溺愛は突然に…
「…率直で素直な感想が聞けて嬉しいです」
「…え」

思ってもいない女将の言葉に、楓はポカンとする。

「…老舗の料亭になると、なかなかそんな意見が聞けないんです。良いところも、ちょっと手直しした方がいいところもわかりました。板前と話して、もう一度出来上がったものをお願いします」

そう言って女将は深々と頭を下げた。

「…ぇ、あの、私なんかの意見で、直す必要なんて」

困ったように呟き、楓は陽翔を見た。

陽翔は何を言うでもなく、ただ、楓に笑顔を向けるだけ。でも、その笑顔は、大丈夫、そう言ってるように見えた。

「…それでは、社の者とも話を詰めていきますので、料理が決まりましたら、また、ご連絡下さい」

「…はい」

店の外でそんな会話をし、楓と陽翔は車に乗ると、車は静かに発車した。

「…楓ちゃん、今日はありがとう」

突然礼を言われた楓は慌てて首を降る。

「…そんな、お礼なんて言われることはなにもしてません。

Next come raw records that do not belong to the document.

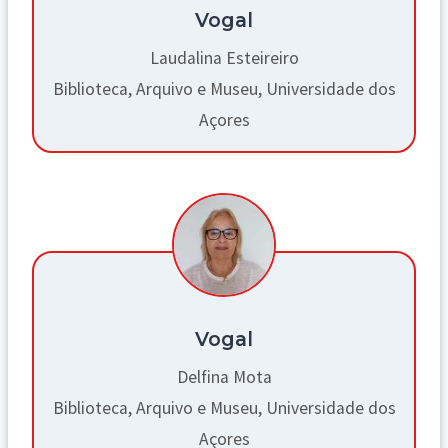
Vogal
Laudalina Esteireiro
Biblioteca, Arquivo e Museu, Universidade dos
Açores
Vogal
Delfina Mota
Biblioteca, Arquivo e Museu, Universidade dos
Açores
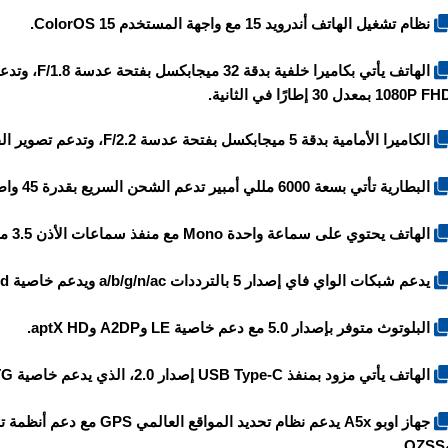
نظام تشغيل الهاتف أندرويد 15 مع واجهة المستخدم ColorOS 15.
1080P F بمعدل 30 إطارًا في الثانية.
الكاميرا الأمامية بدقة 5 ميجابكسل بفتحة عدسة F/2.2، وتدعم تصوير الفيديو بدقة 1080P FHD بمعدل 30 إطارًا في الثانية.
البطارية تأتي بسعة 6000 مللي أمبير تدعم الشحن السريع بقدرة 45 واط.
الهاتف يحتوي على سماعة واحدة Mono مع منفذ سماعات الأذن 3.5 ملم.
يدعم شبكات الواي فاي إصدار 5 بالترددات a/b/g/n/ac ويدعم خاصية Dual-band ونقطة الاتصال Hotspot.
البلوتوث متوفر بإصدار 5.0 مع دعم خاصية LE وA2DP وaptX HD.
الهاتف يأتي مزود بمنفذ USB Type-C إصدار 2.0، الذي يدعم خاصية OTG.
Q.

むしろ、足を引っ張ってしまったんじゃないかって、思ったくらいで」

楓の言葉に、陽翔はクスッ笑う。

「…お前って、可愛すぎ」
「…?!」

「…可愛すぎて、食べちゃいたいくらいだ」
「…む、無理です‼」

車の端に追い込まれた楓はあたふたする。

陽翔はそれを楽しむかのように、楓の頬にソッと触れた。

「…しゃ、社長…」

微かに震えた楓の声に、ちょっと苛めすぎたかと、陽翔は楓から、離れた。

そして、再び楓の顔を見つめ、ニコッと笑顔を浮かべた。

「…楓ちゃんは、俺の専属にするから」
「…他の女の人たちと一緒の扱いは止めてください」

楓の言葉に、陽翔は目を見開いた。